Testing Provides Focus
Pairing works well when both developers are thinking about the same narrow problem set at the same time. The way Hashrocket collects and writes requirements leads directly into writing an automated test that describes a very particular user experience. We focus on one user experience at a time, and writing the automated test for that user experience leads us into writing the code necessary to realize that user experience. This is test first development.
Test first development always starts red. It always starts with a failure, and that's always the first problem you need to solve. And then there's another failure, and another failure and another. Each test provides a goal and each failure is the next step towards reaching that goal. This is incredibly important in pairing as it provides the focus for the pair to think about the same problem at the same time. Without it, each developer will naturally start thinking about different aspects of the system and different use cases. When we lose focus, we lose momentum. Test first development helps guide a pair from the first step to the last and when you're done you have a green test, code to deliver and a victory to celebrate.
Pairing is Intense and Exhausting
It's amazing what kind of energy pairing brings out of both developers. For a pair the day starts with a discussion of how to proceed. And once coding starts, it doesn't stop. It's very rare for a pair to not know what to do next or to become blocked. If I don't have the next line of code at my fingertips, my pair does, and vice versa. Maybe because it's easier to think about the next step when you're not typing, or its easy to think about the implications of what's being written as its being written. And when as a pair you reach a point where you don't know what to do next, well, that starts a new discussion!
When I first started, this constant discussion about what to do and how to do it wore me out! I would come home exhausted every single day in a way I hadn't experienced since I worked in a greenhouse picking lettuce as a teenager. Over time I got used to it, developers can build up a tolerance for communication and structured decision making.
Multi-Tasking is Concurrent
Having one set of hands on the keyboard at all times frees the other set of hands to take care of other tasks without stopping momentum. Throughout the day we communicate with stakeholders, ask other developers questions and check-in with our project manager, all of which can occur while still developing. Searching for technical answers on the internet is another thing that can be done concurrently. I can look through the Rails docs to determine what obscure arguments of obscure methods do while my pair focuses on the programming task at hand.
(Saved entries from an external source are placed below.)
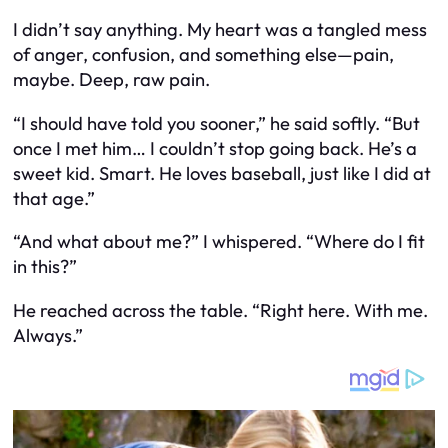
I didn’t say anything. My heart was a tangled mess
of anger, confusion, and something else—pain,
maybe. Deep, raw pain.
“I should have told you sooner,” he said softly. “But
once I met him… I couldn’t stop going back. He’s a
sweet kid. Smart. He loves baseball, just like I did at
that age.”
“And what about me?” I whispered. “Where do I fit
in this?”
He reached across the table. “Right here. With me.
Always.”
Being able to do two things at once has obvious time saving benefits, but the greatest benefit is maintaining context on a particular problem. Tough problem sets involve many different variables and loading those into your head is part of solving the problem. When pairing, there is less risk of losing the problem set (a phenomenon called context switching) when engaging with a different problem. This enables us to solve problems faster and be responsive communicators which helps our team members do their own jobs better. Pair multi-tasking enables to maintain focus as a whole.
In Conclusion
This is what its like to pair program on a regular basis, I hope it provides some insight into how pairing works at Hashrocket.